OBJECTIVE: This study aimed to report pediatric cochlear reimplantation data focusing on failure of the device and to assess surgical challenges and functional outcomes.

METHODS: Retrospective case review from 1990 to 2012. Tertiary referral academic center. A retrospective review of medical and surgical records, audiologic results, and report of the manufacturer's analysis was performed. The causes of revision cochlear implantation were divided into hard failure and soft failure. Results compared speech perception in open set or closed set words before and after revision surgery with cochlear implant only.

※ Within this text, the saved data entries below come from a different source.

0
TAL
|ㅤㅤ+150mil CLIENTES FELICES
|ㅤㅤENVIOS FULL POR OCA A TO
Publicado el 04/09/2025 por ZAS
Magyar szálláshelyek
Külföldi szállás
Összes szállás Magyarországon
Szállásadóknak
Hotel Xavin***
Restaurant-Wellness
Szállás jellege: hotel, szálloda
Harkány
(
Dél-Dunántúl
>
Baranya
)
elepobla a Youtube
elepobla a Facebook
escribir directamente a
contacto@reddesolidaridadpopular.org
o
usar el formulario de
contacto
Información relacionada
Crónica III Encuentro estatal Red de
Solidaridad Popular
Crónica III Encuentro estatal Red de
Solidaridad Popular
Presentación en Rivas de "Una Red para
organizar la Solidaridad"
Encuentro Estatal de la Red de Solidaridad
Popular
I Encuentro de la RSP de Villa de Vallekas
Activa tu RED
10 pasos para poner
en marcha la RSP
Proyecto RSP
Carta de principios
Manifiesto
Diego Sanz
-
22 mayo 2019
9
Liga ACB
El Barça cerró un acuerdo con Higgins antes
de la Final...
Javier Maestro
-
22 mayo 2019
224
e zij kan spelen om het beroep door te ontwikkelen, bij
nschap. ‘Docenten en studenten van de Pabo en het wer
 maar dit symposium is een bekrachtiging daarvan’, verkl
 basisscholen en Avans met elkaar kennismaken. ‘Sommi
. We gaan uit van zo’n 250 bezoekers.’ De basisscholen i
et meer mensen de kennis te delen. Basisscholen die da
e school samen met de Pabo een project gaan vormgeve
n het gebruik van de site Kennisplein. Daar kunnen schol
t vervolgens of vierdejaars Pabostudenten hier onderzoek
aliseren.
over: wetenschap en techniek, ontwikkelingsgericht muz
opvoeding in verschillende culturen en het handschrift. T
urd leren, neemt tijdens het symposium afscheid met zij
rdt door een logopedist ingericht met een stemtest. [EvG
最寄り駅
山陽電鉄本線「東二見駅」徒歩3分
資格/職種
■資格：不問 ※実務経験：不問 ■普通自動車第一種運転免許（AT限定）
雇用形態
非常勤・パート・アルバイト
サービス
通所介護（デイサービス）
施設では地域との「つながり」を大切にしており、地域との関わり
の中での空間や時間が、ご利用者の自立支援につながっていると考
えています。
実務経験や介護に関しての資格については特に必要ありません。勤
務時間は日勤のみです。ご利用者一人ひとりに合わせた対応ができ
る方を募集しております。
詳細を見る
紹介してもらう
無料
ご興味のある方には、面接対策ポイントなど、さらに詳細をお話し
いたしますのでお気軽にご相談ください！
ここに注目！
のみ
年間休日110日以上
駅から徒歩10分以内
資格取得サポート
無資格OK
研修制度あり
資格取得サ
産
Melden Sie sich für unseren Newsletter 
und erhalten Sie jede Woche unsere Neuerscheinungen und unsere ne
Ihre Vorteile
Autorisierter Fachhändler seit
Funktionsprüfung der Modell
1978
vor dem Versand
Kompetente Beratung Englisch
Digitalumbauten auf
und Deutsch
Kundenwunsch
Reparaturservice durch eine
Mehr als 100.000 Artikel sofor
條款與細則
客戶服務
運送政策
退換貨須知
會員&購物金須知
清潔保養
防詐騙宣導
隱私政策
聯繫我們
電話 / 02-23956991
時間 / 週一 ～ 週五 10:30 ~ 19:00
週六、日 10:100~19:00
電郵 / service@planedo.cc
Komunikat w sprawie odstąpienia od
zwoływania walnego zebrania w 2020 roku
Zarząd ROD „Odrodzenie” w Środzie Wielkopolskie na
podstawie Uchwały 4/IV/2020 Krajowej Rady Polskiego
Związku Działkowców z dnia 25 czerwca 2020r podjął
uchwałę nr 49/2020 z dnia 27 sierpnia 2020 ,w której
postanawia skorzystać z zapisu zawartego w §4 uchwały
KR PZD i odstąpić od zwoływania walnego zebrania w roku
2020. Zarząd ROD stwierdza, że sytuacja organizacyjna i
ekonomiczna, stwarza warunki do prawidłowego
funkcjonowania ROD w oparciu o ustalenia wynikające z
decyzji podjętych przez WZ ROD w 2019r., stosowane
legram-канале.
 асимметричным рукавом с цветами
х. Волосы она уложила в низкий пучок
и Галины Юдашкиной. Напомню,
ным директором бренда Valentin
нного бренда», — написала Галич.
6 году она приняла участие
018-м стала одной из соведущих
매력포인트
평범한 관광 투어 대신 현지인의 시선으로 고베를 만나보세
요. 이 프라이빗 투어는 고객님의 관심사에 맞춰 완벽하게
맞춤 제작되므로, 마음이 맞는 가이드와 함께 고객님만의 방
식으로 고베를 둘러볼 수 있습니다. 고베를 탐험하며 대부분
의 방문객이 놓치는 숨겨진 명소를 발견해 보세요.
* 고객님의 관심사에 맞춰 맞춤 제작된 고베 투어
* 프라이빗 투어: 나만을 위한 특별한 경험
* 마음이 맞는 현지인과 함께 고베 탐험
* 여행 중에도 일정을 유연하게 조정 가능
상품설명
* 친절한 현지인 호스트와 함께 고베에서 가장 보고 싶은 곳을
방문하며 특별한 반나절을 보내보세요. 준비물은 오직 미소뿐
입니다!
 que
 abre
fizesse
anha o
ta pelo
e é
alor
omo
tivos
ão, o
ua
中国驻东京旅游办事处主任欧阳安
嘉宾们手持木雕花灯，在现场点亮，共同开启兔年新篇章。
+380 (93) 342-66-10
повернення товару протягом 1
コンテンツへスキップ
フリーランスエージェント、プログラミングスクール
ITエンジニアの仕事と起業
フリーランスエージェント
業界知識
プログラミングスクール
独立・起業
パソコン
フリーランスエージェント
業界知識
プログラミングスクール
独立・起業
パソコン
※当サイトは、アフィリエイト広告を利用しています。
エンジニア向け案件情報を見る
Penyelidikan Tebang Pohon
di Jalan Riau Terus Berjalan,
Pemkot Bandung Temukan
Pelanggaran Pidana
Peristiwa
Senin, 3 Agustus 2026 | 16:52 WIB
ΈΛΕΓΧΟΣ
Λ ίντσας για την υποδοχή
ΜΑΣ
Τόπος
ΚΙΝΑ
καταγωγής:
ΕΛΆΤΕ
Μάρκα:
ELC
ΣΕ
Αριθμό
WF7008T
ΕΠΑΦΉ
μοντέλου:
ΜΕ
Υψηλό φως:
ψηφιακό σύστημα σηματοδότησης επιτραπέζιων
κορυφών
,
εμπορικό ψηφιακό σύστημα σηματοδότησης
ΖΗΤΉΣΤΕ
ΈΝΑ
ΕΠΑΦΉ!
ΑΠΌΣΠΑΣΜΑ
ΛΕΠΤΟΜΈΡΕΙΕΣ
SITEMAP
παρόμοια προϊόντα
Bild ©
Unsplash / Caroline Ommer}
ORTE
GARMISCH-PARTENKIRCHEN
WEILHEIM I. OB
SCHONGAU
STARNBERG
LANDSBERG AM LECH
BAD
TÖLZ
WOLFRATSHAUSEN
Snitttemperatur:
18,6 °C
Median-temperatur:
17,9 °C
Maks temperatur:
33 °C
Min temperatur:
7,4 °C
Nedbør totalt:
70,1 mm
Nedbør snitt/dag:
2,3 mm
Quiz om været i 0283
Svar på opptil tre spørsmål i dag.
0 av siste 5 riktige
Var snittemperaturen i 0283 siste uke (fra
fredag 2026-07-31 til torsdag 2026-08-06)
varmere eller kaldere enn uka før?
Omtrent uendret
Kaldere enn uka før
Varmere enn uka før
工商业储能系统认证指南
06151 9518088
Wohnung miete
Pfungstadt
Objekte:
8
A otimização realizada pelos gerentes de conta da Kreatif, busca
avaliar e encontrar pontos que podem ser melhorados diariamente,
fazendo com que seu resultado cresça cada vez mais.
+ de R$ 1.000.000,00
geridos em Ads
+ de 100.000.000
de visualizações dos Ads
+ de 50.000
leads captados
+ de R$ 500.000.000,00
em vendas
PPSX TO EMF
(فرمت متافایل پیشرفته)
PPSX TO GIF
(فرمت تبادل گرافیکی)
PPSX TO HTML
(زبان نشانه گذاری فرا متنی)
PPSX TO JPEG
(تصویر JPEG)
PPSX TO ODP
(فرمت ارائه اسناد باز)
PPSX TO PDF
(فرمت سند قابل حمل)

RESULTS: During the study period, 877 cochlear implantations were performed. Our reimplantation rate for failure of the device is 5.7% (50 of 877). The main reasons for hard failure were loss of hermeticity and cracked casing following head trauma. Surgical difficulties might be due to neo-osteogenesis related to the use of bone dust. Initial atraumatic insertion is important to ensure that revision surgeries are less problematic. In postmeningitis deafness, initial choice of electrode array is of utmost importance. We would suggest a plain shape and a larger diameter array, to ensure sufficient subsequent insertion. Post-reimplantation audiologic results were the same or better than preoperative levels in 86% of cases.

CONCLUSION: Failure might be difficult to diagnose in children with limited language skills. The surgical team and patients should be aware of the surgical difficulties that can be encountered, especially in cases of meningitis or initial traumatic insertion. Auditory performances after reimplantation are the same or better in most cases.